WORK TO BE COMPLETED:
Below are lines of data. Give the number of them that contain the string "databases", and nothing else.

(Data extracted from a collection)
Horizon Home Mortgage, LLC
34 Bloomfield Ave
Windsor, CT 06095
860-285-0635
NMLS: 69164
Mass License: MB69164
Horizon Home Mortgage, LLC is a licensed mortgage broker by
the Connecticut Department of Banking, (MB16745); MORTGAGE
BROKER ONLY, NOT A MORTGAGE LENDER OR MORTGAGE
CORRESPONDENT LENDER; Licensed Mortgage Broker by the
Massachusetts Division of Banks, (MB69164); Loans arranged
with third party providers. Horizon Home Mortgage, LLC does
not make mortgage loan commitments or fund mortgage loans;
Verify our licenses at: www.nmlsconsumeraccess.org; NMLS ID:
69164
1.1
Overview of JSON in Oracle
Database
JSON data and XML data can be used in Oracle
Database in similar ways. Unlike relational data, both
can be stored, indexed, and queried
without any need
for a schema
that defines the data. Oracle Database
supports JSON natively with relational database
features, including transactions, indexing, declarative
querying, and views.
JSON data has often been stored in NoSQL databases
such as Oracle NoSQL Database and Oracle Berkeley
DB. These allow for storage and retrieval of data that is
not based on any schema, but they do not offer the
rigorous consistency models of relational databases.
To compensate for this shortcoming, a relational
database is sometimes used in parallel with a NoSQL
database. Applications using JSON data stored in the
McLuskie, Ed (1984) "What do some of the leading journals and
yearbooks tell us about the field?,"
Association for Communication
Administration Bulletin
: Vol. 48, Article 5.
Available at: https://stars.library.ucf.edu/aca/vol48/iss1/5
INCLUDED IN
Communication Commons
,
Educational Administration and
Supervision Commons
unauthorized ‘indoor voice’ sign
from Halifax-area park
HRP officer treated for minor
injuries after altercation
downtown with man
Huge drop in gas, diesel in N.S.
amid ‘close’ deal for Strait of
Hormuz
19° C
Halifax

RESPONSE TO THIS TASK:
2